Apple: This seems like a really interesting idea!  A man is buried, and then complications arise; the plot moves with apparently little physical movement of the main character.  I expect this movie to likely be filled with flashbacks and action from the other side of the phone line.  But would it really be enough to drive the movie? 2/5.

Orion: Claustrophobic, in a good way.  I am interested in seeing how this movie might play out.  I actually think the filmmaker might try to leave as much of the action in the coffin as possible.  I’d definitely be willing to see this film.  3/5

Do you guys think any of these look interesting?  If we were to see one, which one should it be?

Categories: Previews

The Expendables – Apple – 3/5

August 14, 2010 1 comment

Based on Poll Results, Orion and I headed to the theatre today to see “Scott Pilgrim”.  Alas, the showing was sold out, so we went for “The Expendables” instead.  I’ve always loved Sylvester Stallone, and so was not so disappointed when our original plan fell through.

Let me just say that this movie was action packed and ridiculous.  I’ve heard it described as aiming to be a throwback to the 80s, with tons of killing and violence.  As a kid, my dad watched this kind of movie on TV all the time, and I grew up with Arnold Schwarzenegger; I love this kind of movie.

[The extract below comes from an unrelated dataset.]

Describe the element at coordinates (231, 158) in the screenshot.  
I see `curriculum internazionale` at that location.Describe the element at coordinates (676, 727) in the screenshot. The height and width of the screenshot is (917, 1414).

The crowd that we watched “The Expendables” with was excited and active, cheering at explosions and things of that nature.  I think what made it good was the fact that it set out to do something, and it did that something well: as a movie, it made fun of itself, while at the same time, played up those traits.  There was clever dialogue addressing Schwarzenegger and his political career, as well as talk of Jet Li’s shorter stature.

One thing that bothered me about this was the messiness.  The problem with having too many big characters is that it becomes difficult for one character to back down gracefully.  Luckily, here, Stallone is the leader of his own group, who pretty much listen to him.  Another thing – when a character decides to become a better person, he should be allowed to carry out his change of heart; here, there was so much fighting that these character dynamics were washed out and left unfinished.  The car chase was also boring.

At the same time, “The Expendables” was not completely disorganized.  Planning must have gone into the imagery – looking closely, the image of a crow is present at several points throughout the movie.  The symbol of the Expendables is a crow on a skull; the plane they fly shows a bird atop a globe; the picture painted by Sandra shows a woman with a bird.

(As a side note, did the scene with Schwarzenegger and Bruce Willis seem like it didn’t include all three?  It looked to me like all the flipping back and forth was from them trying to make it seem like all three were there, when they were in fact, not.  Let me know what you guys think.)

Overall – 3/5; good action, Sylvester Stallone, and a few clever lines.